We went on a sightseeing tour with our local resident friend. Being a big fan of Spaghetti Westerns, I had to see Monument Valley. It did not disappoint.
You can practically feel the lone cowboy riding off into the distance. From my picture you can see the Three Sisters off to the right. This also means we had crossed into Utah.
There is such a sense of vastness out west. I have noticed this in Montana, the Dakotas, Colorado, and in the Southwest. Such a massive sense of space and time and emptiness. It affects you.
We drove through Tuba City.
Although founded by Mormons, it is nowadays the largest community of Navajos in America.
And get this, Arizona does not recognized daylight savings time, but the Navajo reservation does. Tribal offices and schools observe DST, while most businesses do not. I imagine this gets confusing.
We took some time to drive through the Navajo reservation and the smaller Hopi reservation that is actually inside the larger Navajo reservation.
My two observations were thus; There are a few places in this country where you can see true poverty. When you see it, it is jarring. Also Navajo fry bread is delicious and addictive.
Back on the road toward Phoenix, we took yet another desert detour. I am sure glad we did.

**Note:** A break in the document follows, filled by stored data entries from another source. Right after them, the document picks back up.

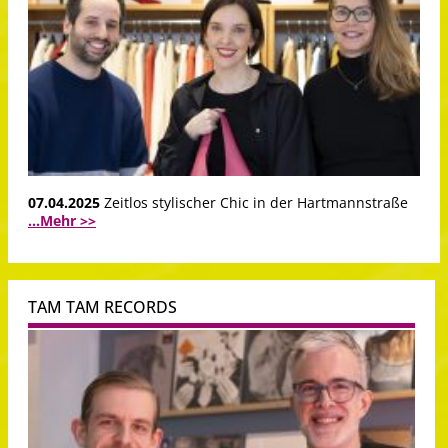
07.04.2025
Zeitlos stylischer Chic in der Hartmannstraße
...Mehr >>
TAM TAM RECORDS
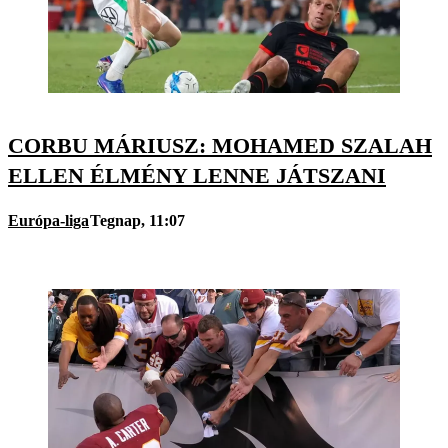
CORBU MÁRIUSZ: MOHAMED SZALAH
ELLEN ÉLMÉNY LENNE JÁTSZANI
Európa-liga
Tegnap, 11:07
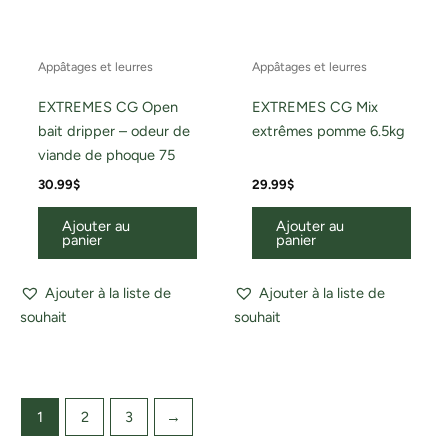
Appâtages et leurres
Appâtages et leurres
EXTREMES CG Open
EXTREMES CG Mix
bait dripper – odeur de
extrêmes pomme 6.5kg
viande de phoque 75
30.99
$
29.99
$
Ajouter au
Ajouter au
panier
panier
Ajouter à la liste de
Ajouter à la liste de
souhait
souhait
1
2
3
→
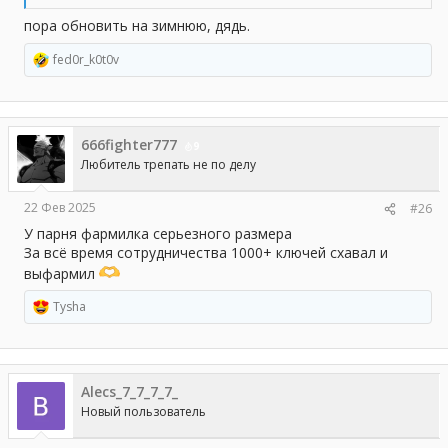
пора обновить на зимнюю, дядь.
fed0r_k0t0v
Р
е
а
к
ц
666fighter777
и
9
и
Любитель трепать не по делу
:
22 Фев 2025
#26
У парня фармилка серьезного размера
За всё время сотрудничества 1000+ ключей схавал и
выфармил
Tysha
Р
е
а
к
ц
Alecs_7_7_7_7_
и
и
Новый пользователь
:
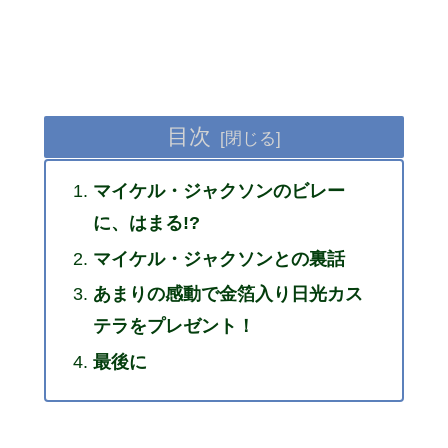
目次
マイケル・ジャクソンのビレー
に、はまる!?
マイケル・ジャクソンとの裏話
あまりの感動で金箔入り日光カス
テラをプレゼント！
最後に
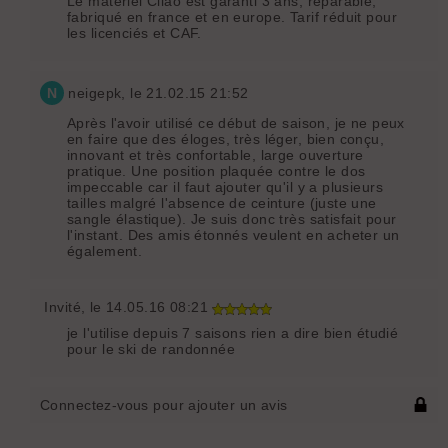
Le matériel Cilao est garanti 3 ans, réparable,
fabriqué en france et en europe. Tarif réduit pour
les licenciés et CAF.
N
neigepk
, le 21.02.15 21:52
Après l'avoir utilisé ce début de saison, je ne peux
en faire que des éloges, très léger, bien conçu,
innovant et très confortable, large ouverture
pratique. Une position plaquée contre le dos
impeccable car il faut ajouter qu'il y a plusieurs
tailles malgré l'absence de ceinture (juste une
sangle élastique). Je suis donc très satisfait pour
l'instant. Des amis étonnés veulent en acheter un
également.
Invité
, le 14.05.16 08:21
je l'utilise depuis 7 saisons rien a dire bien étudié
pour le ski de randonnée
Connectez-vous pour ajouter un avis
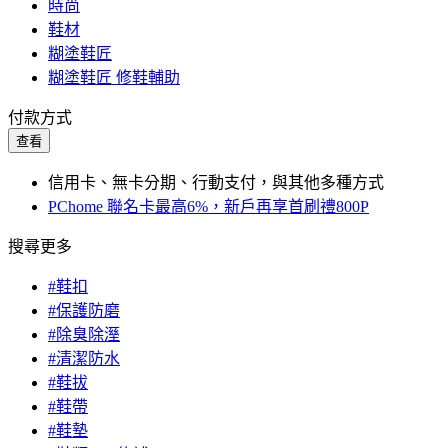
時尚
鞋材
糊塗鞋匠
糊塗鞋匠 修鞋輔助
付款方式
查看
信用卡、無卡分期、行動支付，與其他多種方式
PChome 聯名卡最高6%，新戶再享首刷禮800P
搜尋更多
#鞋扣
#保護防磨
#除臭除溼
#清潔防水
#鞋拔
#鞋帶
#鞋墊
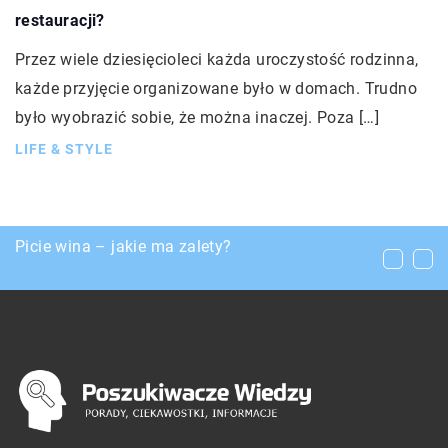
restauracji?
Przez wiele dziesięcioleci każda uroczystość rodzinna,
każde przyjęcie organizowane było w domach. Trudno
było wyobrazić sobie, że można inaczej. Poza […]
LIFE & STYLE
Trening indywidualny a trening grupowy – co
Picie wina – jakie ma zalety?
Niezwykłe prezenty na urodziny dziecka
warto wiedzieć?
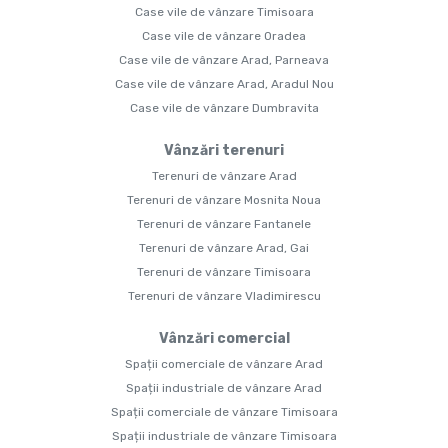
Case vile de vânzare Timisoara
Case vile de vânzare Oradea
Case vile de vânzare Arad, Parneava
Case vile de vânzare Arad, Aradul Nou
Case vile de vânzare Dumbravita
Vânzări terenuri
Terenuri de vânzare Arad
Terenuri de vânzare Mosnita Noua
Terenuri de vânzare Fantanele
Terenuri de vânzare Arad, Gai
Terenuri de vânzare Timisoara
Terenuri de vânzare Vladimirescu
Vânzări comercial
Spații comerciale de vânzare Arad
Spații industriale de vânzare Arad
Spații comerciale de vânzare Timisoara
Spații industriale de vânzare Timisoara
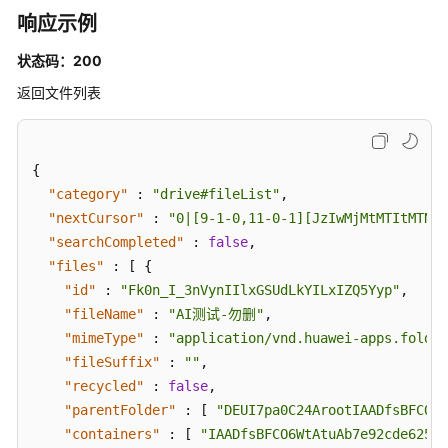
响应示例
状态码：200
返回文件列表
{
"category"
:
"drive#fileList"
,
"nextCursor"
:
"0|[9-1-0,11-0-1][JzIwMjMtMTItMTNUM
"searchCompleted"
:
false
,
"files"
:
[
{
"id"
:
"Fk0n_I_3nVynIIlxGSUdLkYILxIZQ5Yyp"
,
"fileName"
:
"AI测试-勿删"
,
"mimeType"
:
"application/vnd.huawei-apps.folder
"fileSuffix"
:
""
,
"recycled"
:
false
,
"parentFolder"
:
[
"DEUI7pa0C24ArootIAADfsBFCO6W
"containers"
:
[
"IAADfsBFCO6WtAtuAb7e92cde62584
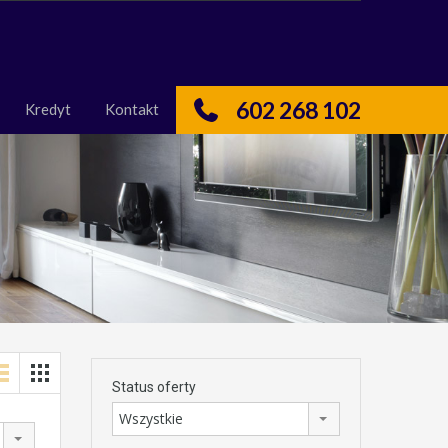
nas
Kredyt
Kontakt
602 268 102
Kredyt
Kontakt
Status oferty
Wszystkie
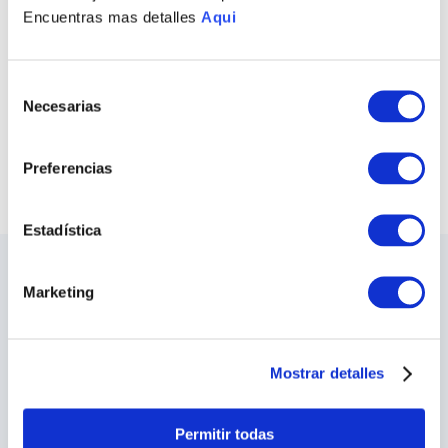
Encuentras mas detalles
Aqui
PULSERA UNIÓN
ÁGATA
S/
880
.
00
Selección
Necesarias
de
COMPRAR TODO
consentimiento
VER TODAS LAS COLECCIONES
Preferencias
Estadística
LO ÚLTIMO DE ILARIA
Marketing
Sea el primero en conocer los nuevos y
apasionantes diseños, los eventos especiales,
las inauguraciones de tiendas y mucho más.
Mostrar detalles
SUSCRIBIRME
Permitir todas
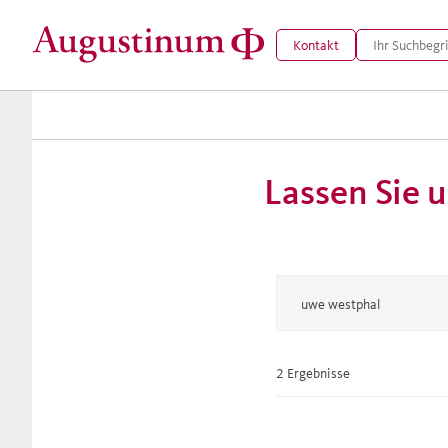
Kontakt
Lassen Sie u
2 Ergebnisse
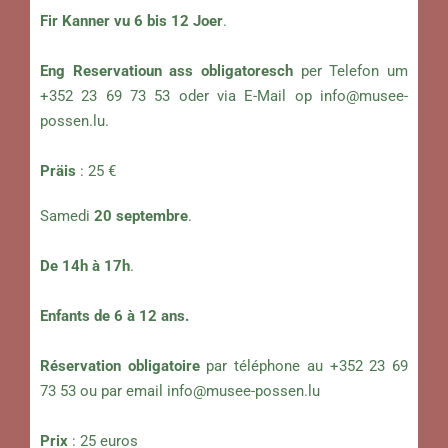
Fir Kanner vu 6 bis 12 Joer
.
Eng Reservatioun ass obligatoresch
per Telefon um
+352 23 69 73 53 oder via E-Mail op
info@musee-
possen.lu
.
Präis
: 25 €
Samedi
20 septembre
.
De 14h à 17h
.
Enfants de 6 à 12 ans.
Réservation obligatoire
par téléphone au +352 23 69
73 53 ou par email
info@musee-possen.lu
Prix
: 25 euros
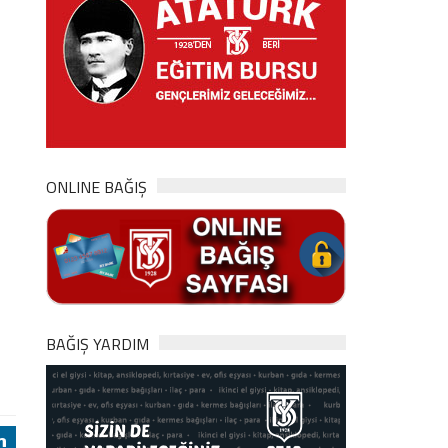
ONLINE BAĞIŞ
BAĞIŞ YARDIM
j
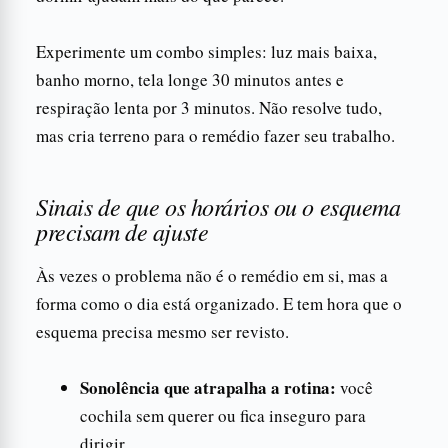
Experimente um combo simples: luz mais baixa,
banho morno, tela longe 30 minutos antes e
respiração lenta por 3 minutos. Não resolve tudo,
mas cria terreno para o remédio fazer seu trabalho.
Sinais de que os horários ou o esquema
precisam de ajuste
Às vezes o problema não é o remédio em si, mas a
forma como o dia está organizado. E tem hora que o
esquema precisa mesmo ser revisto.
Sonolência que atrapalha a rotina:
você
cochila sem querer ou fica inseguro para
dirigir.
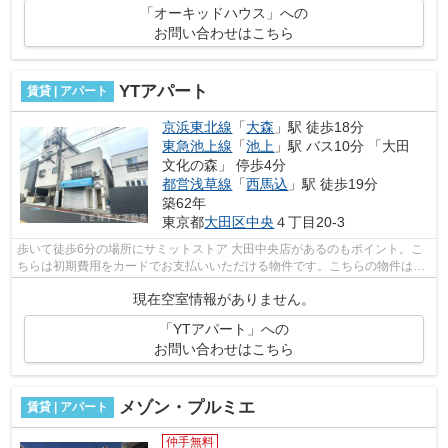
「オーキッドハウス」への
お問い合わせはこちら
YTアパート
賃貸 | アパート
京浜東北線
「
大森
」駅 徒歩18分
東急池上線
「
池上
」駅 バス10分 「大田
文化の森」 停歩4分
都営浅草線
「
西馬込
」駅 徒歩19分
築62年
東京都
大田区
中央
４丁目20-3
歩いて徒歩6分の場所にサミットストア 大田中央店があるのもポイント。こ
ちらは初期費用をカードでお支払いいただける物件です。こちらの物件はア
パートです。通風良好の涼しく気持ち...
現在空室情報がありません。
「YTアパート」への
お問い合わせはこちら
メゾン・プルミエ
賃貸 | アパート
仲手無料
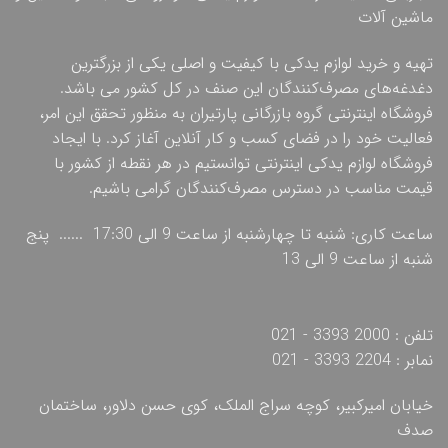
ماشین آلات
تهیه و خرید لوازم یدکی با کیفیت و اصلی یکی از بزرگترین
دغدغه‌های مصرف‌کنندگان این صنف در کل کشور می باشد.
فروشگاه اینترنتی گروه بازرگانی پارتیران به منظور تحقق این امر،
فعالیت خود را در فضای کسب و کار آنلاین آغاز کرد. با ایجاد
فروشگاه لوازم یدکی اینترنتی توانستیم در هر نقطه از کشور با
قیمت مناسب در دسترس مصرف‌کنندگان گرامی باشیم.
ساعت کاری: شنبه تا چهارشنبه از ساعت 9 الی 17:30 ...... پنج
شنبه از ساعت 9 الی 13
تلفن : 2000 3393 - 021
نمابر : 2204 3393 - 021
خیابان امیرکبیر، کوچه سراج الملک، کوی حسن دلاور، ساختمان
صدف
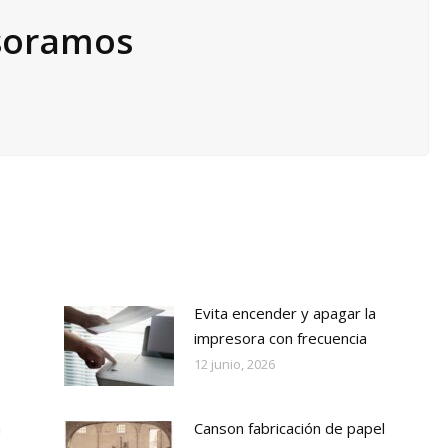
esoramos
Evita encender y apagar la
impresora con frecuencia
12 junio, 2026
a
Canson fabricación de papel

Check out the cliff dwelling called Montezuma’s Castle;
Built and used by the Sinagua people, a pre-Columbian culture, between approximately 1100 and 1425 AD. The main structure comprises five stories and twenty rooms, and was built over the course of three centuries.
It was probably built up high to avoid the annual flooding of the river below.
By the time we actually got to the Grand Canyon, I failed to appreciate it properly. Sorry, it is a big giant hole in the ground. I think I just could not grasp the sheer vastness of it all and hold that in my head sufficiently to really get it.
The family is taking another desert trip later this year to Las Vegas, the Hoover Dam, and the Grand Canyon. This time with kids. I plan on taking more time to really soak it in. Maybe even ride some donkeys down into the Canyon itself.
Hopefully Grand Canyon Adventure 2.0 will make a more concrete impression.